### Items listed in a dataset
____
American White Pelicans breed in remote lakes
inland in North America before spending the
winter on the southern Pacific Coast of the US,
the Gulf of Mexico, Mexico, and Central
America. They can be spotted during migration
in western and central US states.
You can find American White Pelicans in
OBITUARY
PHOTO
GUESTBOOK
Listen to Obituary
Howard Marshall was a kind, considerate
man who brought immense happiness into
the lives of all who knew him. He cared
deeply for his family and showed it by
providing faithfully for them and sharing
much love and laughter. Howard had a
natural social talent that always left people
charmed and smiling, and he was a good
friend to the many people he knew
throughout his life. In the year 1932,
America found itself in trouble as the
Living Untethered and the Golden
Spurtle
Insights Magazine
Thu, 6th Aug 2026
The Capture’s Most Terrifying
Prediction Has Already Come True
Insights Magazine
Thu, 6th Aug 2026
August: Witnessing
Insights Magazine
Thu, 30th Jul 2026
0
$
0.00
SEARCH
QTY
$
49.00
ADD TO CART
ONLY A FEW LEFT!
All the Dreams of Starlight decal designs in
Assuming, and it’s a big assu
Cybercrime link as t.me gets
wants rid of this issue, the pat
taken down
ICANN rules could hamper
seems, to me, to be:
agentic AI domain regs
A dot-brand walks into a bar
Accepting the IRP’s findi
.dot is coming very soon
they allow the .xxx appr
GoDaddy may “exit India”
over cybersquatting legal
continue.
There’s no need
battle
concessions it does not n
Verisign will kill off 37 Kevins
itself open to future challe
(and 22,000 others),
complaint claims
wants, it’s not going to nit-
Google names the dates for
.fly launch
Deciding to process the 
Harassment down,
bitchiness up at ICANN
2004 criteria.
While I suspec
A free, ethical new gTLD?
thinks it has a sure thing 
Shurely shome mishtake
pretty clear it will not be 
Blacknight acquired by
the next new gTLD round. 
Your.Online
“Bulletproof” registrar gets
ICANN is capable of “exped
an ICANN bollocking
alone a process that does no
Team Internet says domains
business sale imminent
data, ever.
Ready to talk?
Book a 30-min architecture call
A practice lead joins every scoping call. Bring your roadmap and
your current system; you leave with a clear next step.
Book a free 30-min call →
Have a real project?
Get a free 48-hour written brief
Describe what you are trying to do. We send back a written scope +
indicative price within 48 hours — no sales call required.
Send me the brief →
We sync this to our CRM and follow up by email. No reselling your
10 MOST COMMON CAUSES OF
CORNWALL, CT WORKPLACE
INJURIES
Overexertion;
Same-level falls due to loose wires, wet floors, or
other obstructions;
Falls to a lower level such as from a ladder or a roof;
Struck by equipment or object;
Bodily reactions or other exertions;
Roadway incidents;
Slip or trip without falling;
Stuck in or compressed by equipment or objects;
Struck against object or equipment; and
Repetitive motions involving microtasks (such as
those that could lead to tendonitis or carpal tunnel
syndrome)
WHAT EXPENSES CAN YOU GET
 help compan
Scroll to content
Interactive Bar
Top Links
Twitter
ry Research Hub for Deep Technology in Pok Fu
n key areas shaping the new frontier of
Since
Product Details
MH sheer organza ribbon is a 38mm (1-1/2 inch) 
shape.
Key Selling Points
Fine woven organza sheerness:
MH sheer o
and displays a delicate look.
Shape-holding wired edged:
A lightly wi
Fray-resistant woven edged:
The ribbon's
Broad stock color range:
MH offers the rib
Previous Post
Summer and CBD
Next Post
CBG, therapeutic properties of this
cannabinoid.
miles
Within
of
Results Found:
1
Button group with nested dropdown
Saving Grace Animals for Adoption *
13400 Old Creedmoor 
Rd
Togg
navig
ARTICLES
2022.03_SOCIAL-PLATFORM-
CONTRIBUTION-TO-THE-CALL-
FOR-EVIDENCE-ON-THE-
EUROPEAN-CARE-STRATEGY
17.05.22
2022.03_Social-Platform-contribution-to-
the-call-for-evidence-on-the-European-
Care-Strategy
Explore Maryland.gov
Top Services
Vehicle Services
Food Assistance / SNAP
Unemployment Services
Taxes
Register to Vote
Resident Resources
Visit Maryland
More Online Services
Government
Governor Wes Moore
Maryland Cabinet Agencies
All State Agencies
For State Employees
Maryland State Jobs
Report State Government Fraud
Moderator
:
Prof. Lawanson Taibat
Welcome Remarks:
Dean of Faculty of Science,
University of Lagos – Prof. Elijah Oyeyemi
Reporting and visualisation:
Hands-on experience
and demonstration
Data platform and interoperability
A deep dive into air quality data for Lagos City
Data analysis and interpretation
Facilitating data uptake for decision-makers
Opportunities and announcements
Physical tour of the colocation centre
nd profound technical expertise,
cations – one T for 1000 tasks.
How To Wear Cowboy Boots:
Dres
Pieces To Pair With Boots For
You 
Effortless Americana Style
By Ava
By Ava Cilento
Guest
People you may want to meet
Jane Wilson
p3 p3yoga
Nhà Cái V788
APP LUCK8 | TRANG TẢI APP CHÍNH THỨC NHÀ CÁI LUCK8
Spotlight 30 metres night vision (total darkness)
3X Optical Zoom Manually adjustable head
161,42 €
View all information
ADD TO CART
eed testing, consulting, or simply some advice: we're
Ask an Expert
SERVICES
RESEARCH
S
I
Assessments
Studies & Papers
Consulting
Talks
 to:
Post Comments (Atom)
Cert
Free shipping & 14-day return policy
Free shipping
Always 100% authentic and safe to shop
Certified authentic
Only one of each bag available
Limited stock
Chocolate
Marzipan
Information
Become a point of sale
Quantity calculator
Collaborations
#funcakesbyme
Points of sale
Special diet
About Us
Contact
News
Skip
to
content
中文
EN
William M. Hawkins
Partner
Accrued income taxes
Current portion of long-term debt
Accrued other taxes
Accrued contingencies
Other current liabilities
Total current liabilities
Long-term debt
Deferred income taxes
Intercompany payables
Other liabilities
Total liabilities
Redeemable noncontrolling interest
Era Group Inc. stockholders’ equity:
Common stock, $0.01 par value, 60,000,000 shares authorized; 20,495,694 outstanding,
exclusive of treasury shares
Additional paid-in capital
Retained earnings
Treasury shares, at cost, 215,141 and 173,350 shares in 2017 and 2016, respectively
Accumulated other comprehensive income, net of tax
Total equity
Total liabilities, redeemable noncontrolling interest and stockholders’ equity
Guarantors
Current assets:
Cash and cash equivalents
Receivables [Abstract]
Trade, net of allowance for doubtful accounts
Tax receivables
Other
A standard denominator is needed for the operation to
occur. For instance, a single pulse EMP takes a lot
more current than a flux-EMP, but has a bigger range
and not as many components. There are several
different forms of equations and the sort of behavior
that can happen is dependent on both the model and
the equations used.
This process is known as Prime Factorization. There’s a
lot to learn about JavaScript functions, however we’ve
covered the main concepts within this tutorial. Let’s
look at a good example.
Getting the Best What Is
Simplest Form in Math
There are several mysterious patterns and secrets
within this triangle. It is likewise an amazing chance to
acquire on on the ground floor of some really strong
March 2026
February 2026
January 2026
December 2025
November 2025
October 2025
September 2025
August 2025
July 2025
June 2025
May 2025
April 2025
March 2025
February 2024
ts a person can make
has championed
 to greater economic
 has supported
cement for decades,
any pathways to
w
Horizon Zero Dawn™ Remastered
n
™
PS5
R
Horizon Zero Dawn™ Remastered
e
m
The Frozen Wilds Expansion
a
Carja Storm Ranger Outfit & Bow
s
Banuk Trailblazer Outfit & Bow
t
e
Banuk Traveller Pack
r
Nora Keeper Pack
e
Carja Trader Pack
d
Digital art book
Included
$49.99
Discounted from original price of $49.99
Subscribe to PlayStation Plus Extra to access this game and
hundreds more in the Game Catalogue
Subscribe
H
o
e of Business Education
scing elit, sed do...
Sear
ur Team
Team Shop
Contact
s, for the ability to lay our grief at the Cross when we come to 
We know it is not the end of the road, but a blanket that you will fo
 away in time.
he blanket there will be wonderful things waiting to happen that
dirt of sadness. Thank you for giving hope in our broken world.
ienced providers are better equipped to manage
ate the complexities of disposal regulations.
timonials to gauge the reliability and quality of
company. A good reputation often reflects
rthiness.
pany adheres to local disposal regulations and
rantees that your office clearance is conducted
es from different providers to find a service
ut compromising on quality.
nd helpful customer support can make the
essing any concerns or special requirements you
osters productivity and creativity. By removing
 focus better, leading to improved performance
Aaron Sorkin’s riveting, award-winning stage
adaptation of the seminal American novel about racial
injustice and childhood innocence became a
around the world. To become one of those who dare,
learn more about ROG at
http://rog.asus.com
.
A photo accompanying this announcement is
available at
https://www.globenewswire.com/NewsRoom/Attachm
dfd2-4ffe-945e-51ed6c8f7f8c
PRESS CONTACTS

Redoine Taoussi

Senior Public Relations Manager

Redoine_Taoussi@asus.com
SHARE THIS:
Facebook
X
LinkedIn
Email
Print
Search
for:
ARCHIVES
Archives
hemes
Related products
____
### TASK TO COMPLETE
Read through the entries and copy each line in which "from" appears.

### ANSWER SPACE
Falls to a lower level such as from a ladder or a roof;
Discounted from original price of $49.99
es from different providers to find a service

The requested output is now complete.